# Prompt:
Output all of the data exactly as it appears, but leave out any pictures it contains.

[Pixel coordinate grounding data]
***

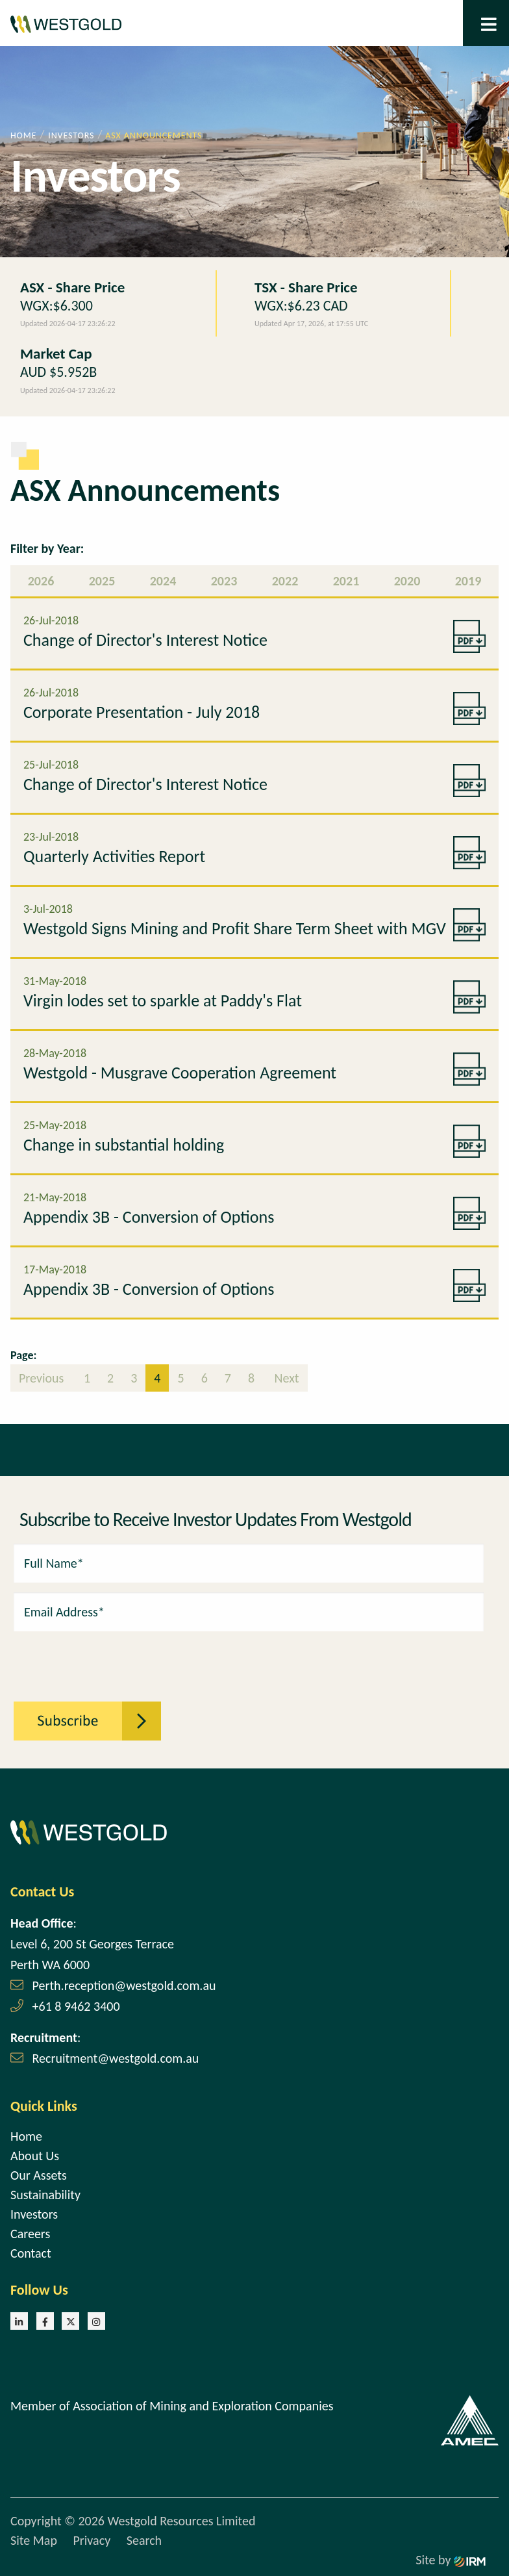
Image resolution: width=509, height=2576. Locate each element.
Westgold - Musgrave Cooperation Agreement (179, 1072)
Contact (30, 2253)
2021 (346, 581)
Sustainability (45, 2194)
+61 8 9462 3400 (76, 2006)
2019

***

# Answer to this exercise:
Image resolution: width=509, height=2576. Locate each element.
Westgold - Musgrave Cooperation Agreement (179, 1072)
Contact (30, 2253)
2021 (346, 581)
Sustainability (45, 2194)
+61 8 9462 3400 (76, 2006)
2019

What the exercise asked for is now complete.